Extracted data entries
────────
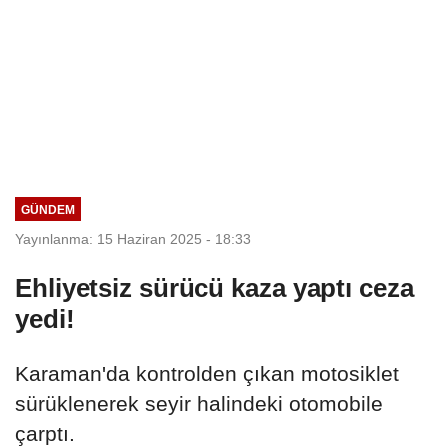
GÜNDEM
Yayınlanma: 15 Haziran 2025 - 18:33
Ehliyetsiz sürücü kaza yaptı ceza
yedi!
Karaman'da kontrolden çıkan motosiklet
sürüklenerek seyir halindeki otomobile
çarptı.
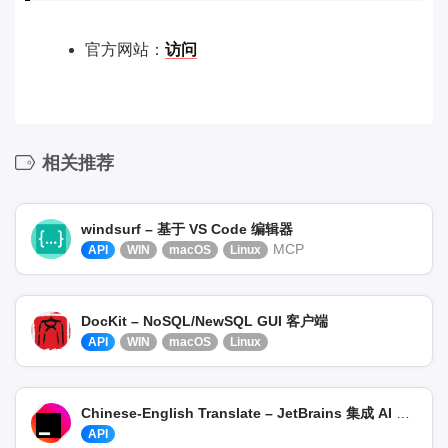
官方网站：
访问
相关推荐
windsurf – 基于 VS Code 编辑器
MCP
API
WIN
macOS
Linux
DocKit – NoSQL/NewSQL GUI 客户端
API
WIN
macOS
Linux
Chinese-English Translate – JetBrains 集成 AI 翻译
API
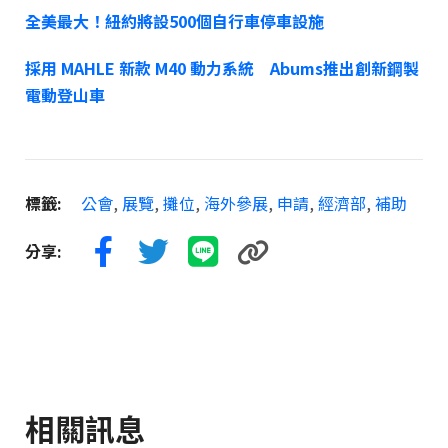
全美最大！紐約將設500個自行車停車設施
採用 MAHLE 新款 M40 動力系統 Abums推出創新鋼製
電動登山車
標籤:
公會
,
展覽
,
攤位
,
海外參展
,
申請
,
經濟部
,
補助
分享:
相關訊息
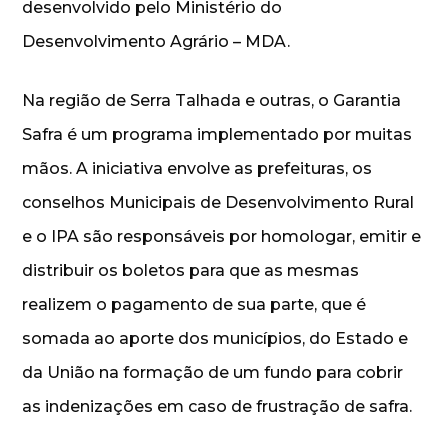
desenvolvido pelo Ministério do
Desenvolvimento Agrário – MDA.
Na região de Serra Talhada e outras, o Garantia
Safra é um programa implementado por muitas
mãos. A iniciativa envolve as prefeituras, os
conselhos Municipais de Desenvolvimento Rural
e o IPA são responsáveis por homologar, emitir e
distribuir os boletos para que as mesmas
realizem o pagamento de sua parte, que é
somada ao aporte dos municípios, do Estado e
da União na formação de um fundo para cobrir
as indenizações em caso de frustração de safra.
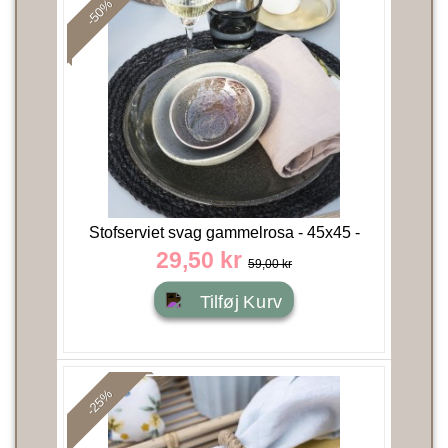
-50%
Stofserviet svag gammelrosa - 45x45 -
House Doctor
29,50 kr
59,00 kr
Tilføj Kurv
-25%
────────
▸ Exercise requirements:
The records need to be restated word for word, minus any images.

▸ Answer to the problem:
GÜNDEM
Yayınlanma: 15 Haziran 2025 - 18:33
Ehliyetsiz sürücü kaza yaptı ceza
yedi!
Karaman'da kontrolden çıkan motosiklet
sürüklenerek seyir halindeki otomobile
çarptı.
官方网站：
访问
相关推荐
windsurf – 基于 VS Code 编辑器
MCP
API
WIN
macOS
Linux
DocKit – NoSQL/NewSQL GUI 客户端
API
WIN
macOS
Linux
Chinese-English Translate – JetBrains 集成 AI 翻译
API
全美最大！紐約將設500個自行車停車設施
採用 MAHLE 新款 M40 動力系統 Abums推出創新鋼製
電動登山車
標籤:
公會
,
展覽
,
攤位
,
海外參展
,
申請
,
經濟部
,
補助
分享:
相關訊息
desenvolvido pelo Ministério do
Desenvolvimento Agrário – MDA.
Na região de Serra Talhada e outras, o Garantia
Safra é um programa implementado por muitas
mãos. A iniciativa envolve as prefeituras, os
conselhos Municipais de Desenvolvimento Rural
e o IPA são responsáveis por homologar, emitir e
distribuir os boletos para que as mesmas
realizem o pagamento de sua parte, que é
somada ao aporte dos municípios, do Estado e
da União na formação de um fundo para cobrir
as indenizações em caso de frustração de safra.
-50%
Stofserviet svag gammelrosa - 45x45 -
House Doctor
29,50 kr
59,00 kr
Tilføj Kurv
-25%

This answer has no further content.